> DATA TO USE:
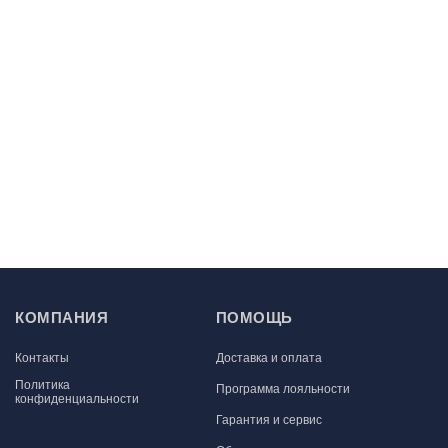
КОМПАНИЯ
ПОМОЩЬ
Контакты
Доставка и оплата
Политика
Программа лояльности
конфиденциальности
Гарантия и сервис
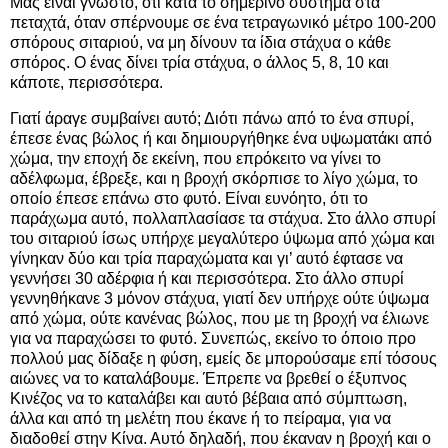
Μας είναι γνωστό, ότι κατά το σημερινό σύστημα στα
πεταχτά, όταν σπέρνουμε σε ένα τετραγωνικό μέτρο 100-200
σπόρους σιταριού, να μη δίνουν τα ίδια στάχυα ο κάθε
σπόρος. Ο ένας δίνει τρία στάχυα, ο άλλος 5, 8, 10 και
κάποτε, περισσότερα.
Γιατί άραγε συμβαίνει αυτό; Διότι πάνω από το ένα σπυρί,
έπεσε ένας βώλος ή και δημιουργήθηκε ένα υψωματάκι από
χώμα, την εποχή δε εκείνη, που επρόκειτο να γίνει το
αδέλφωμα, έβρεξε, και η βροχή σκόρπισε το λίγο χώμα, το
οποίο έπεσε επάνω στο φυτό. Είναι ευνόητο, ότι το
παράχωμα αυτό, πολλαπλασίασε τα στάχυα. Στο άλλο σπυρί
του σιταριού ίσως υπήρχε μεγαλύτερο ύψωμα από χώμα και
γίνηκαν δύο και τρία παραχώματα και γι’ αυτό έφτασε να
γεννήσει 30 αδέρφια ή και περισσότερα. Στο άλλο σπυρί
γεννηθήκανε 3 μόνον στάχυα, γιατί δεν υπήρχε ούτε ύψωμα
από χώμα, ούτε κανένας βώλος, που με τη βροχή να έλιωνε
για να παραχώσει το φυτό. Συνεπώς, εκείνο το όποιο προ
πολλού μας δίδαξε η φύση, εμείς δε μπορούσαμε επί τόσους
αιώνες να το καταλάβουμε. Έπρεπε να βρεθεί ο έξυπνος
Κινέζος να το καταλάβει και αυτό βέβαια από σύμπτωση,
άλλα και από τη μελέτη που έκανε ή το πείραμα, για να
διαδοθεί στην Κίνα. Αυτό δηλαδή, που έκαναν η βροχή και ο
--
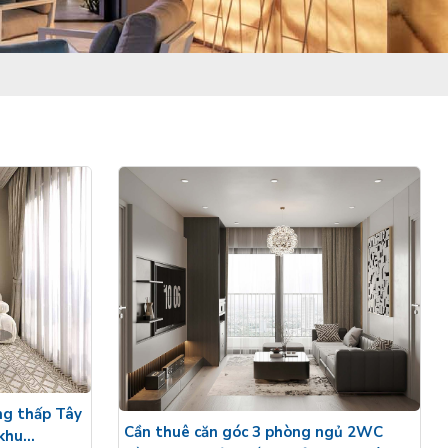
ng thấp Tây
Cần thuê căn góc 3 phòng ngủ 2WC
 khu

> WHAT YOU NEED TO DO:
Where a line above holds the word "έπεσε", copy it.

> TASK SOLUTION:
έπεσε ένας βώλος ή και δημιουργήθηκε ένα υψωματάκι από
οποίο έπεσε επάνω στο φυτό. Είναι ευνόητο, ότι το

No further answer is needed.